By Carl Adamec
The University of Connecticut and Stanford University women’s basketball teams are solid on the defensive end of the court. The Huskies and Cardinal wouldn’t be seeking their record sixth consecutive NCAA Final Four berth if they weren’t.
But both teams have talented offensive players and Hall of Fame coaches Geno Auriemma and Tara VanDerveer hope that part of the game comes out when No. 1 Stanford entertains No. 2 UConn Saturday at sold-out Maples Pavilion.
UConn (10-0) enters the game averaging 88.1 points per game while Stanford (11-0) checks in at 75.7 points per game.
“Not everybody is capable of recruiting the offensive players that Stanford can recruit or Connecticut can recruit,” Auriemma said. “So I think we have a huge advantage over a lot of other programs in that we can go out and attract the best offensive players in the country. There are teams that can’t so they build their teams around defense because they’re not skilled enough on the offensive end.
“I think that is one of the things that has to continue to grow in the women’s games is that more teams have to value putting the ball in the basket. I think the game of women’s basketball has to be played differently than men’s basketball. That’s why I always laugh when people who run women’s basketball want to showcase our physicality.
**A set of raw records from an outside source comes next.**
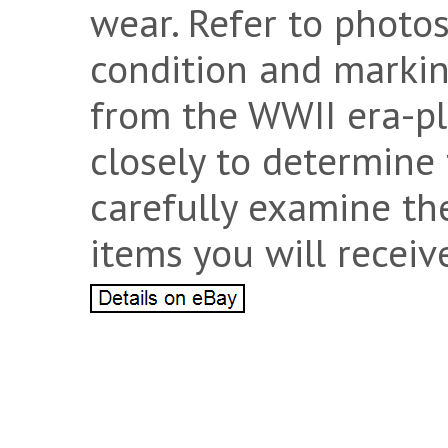
wear. Refer to photos
condition and marking
from the WWII era-pl
closely to determine 
carefully examine th
items you will receiv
I don’t know that serves any purpose. I think we should showcase people putting the ball in the basket. I think that’s what attracts fans, that’s what makes the game enjoyable to watch, and I think Saturday you have got maybe the two best offensive teams in the country and hopefully fans will get a chance to see that. That’s not to say we’re going to see who can win 110-109. I don’t think that is going to happen. But I would like to think that we try to make scoring and scoring often a priority in our programs and that is probably why we attract so many fans.”
Breanna Stewart (16.9), Kaleena Mosqueda-Lewis (16.4), Stefanie Dolson (11.7), and Bria Hartley (10.1) average in double figures for the Huskies as do the Cardinal’s Chiney Ogwumike (21.8), Joslyn Tinkle (13.9), and Amber Orrange (10.9).
“Both Geno and I value offensively skilled players,” VanDerveer said. “I think we work hard on the defensive end but we really emphasize playing basketball with a purpose — passing, shooting, and in some ways I think our styles are the same. Obviously we’re on different coasts and play in different leagues but there are probably a lot of similarities.”
Of course, the most memorable meeting between UConn and Stanford came in the 2010 national championship game in San Antonio when they set a Final Four record for offensively futility.
UConn started four players — Maya Moore, Tina Charles, Kalana Greene, and Tiffany Hayes — that combined to score 8,627 points in their careers. Stanford started four WNBA first-round picks in Jayne Appel, Kayla Pedersen, Nneka Ogwumike, and Jeanette Pohlen. The score at halftime was Stanford 20, UConn 12.
“I think I can remember all the points. I can remember all 12 of ours, I’ll tell you that,” Auriemma said with a smile.
He can smile because UConn came back to beat Stanford 53-47 for its seventh NCAA title.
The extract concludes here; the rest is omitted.